**** Data for this exercise

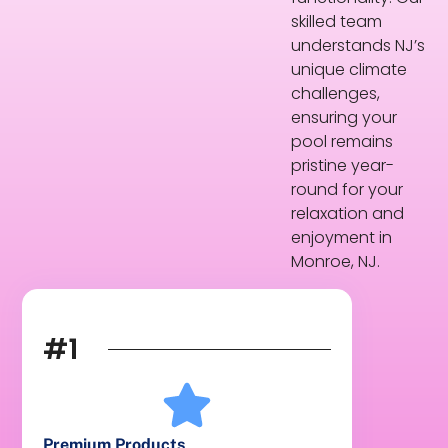
skilled team
understands NJ’s
unique climate
challenges,
ensuring your
pool remains
pristine year-
round for your
relaxation and
enjoyment in
Monroe, NJ.
#1
Premium Products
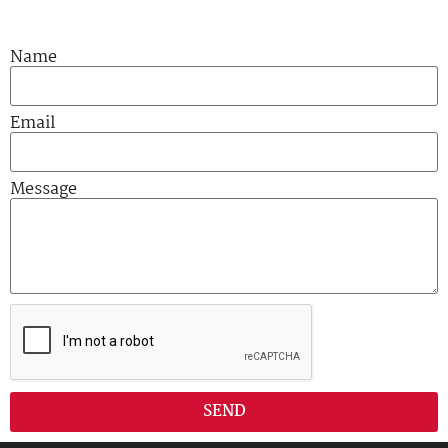
Name
Email
Message
SEND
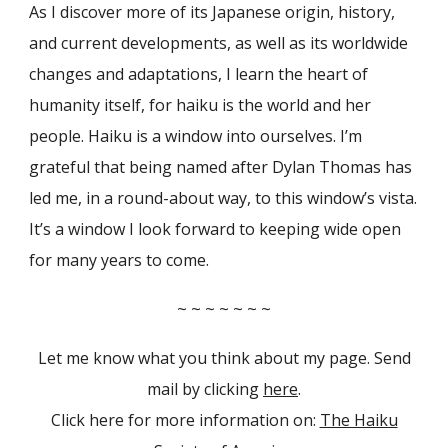
As I discover more of its Japanese origin, history,
and current developments, as well as its worldwide
changes and adaptations, I learn the heart of
humanity itself, for haiku is the world and her
people. Haiku is a window into ourselves. I’m
grateful that being named after Dylan Thomas has
led me, in a round-about way, to this window’s vista.
It’s a window I look forward to keeping wide open
for many years to come.
~ ~ ~ ~ ~ ~ ~
Let me know what you think about my page. Send
mail by clicking
here
.
Click here for more information on:
The Haiku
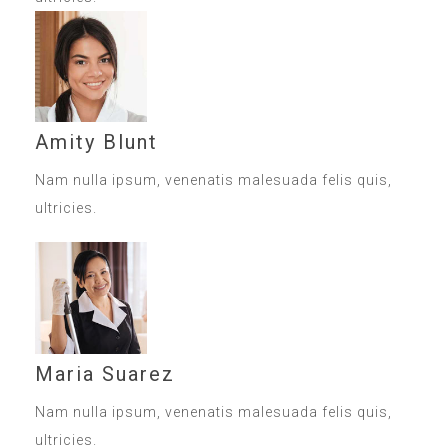
Amity Blunt
Nam nulla ipsum, venenatis malesuada felis quis,
ultricies.
Maria Suarez
Nam nulla ipsum, venenatis malesuada felis quis,
ultricies.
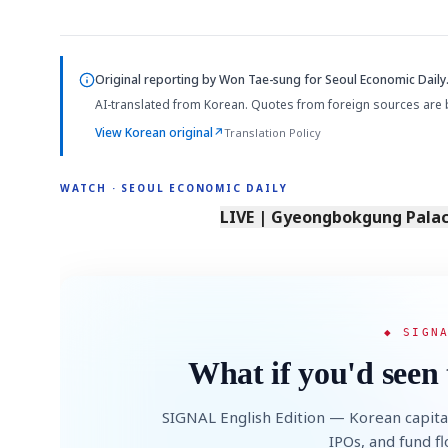
Original reporting by
Won Tae-sung
for Seoul Economic Daily
AI-translated from Korean. Quotes from foreign sources are 
View Korean original
↗
Translation Policy
WATCH · SEOUL ECONOMIC DAILY
LIVE | Gyeongbokgung Palace
◆ SIGN
What if you'd seen 
SIGNAL English Edition — Korean capita
IPOs, and fund f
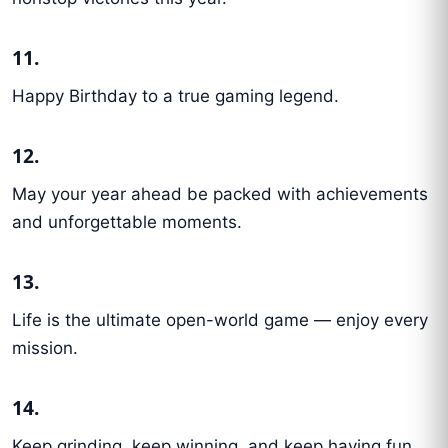
11.
Happy Birthday to a true gaming legend.
12.
May your year ahead be packed with achievements
and unforgettable moments.
13.
Life is the ultimate open-world game — enjoy every
mission.
14.
Keep grinding, keep winning, and keep having fun.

********

» **What you should do**:
What lines of the data contain the string "open"? List them.

» **Answer to this exercise**:
It’s a window I look forward to keeping wide open
Life is the ultimate open-world game — enjoy every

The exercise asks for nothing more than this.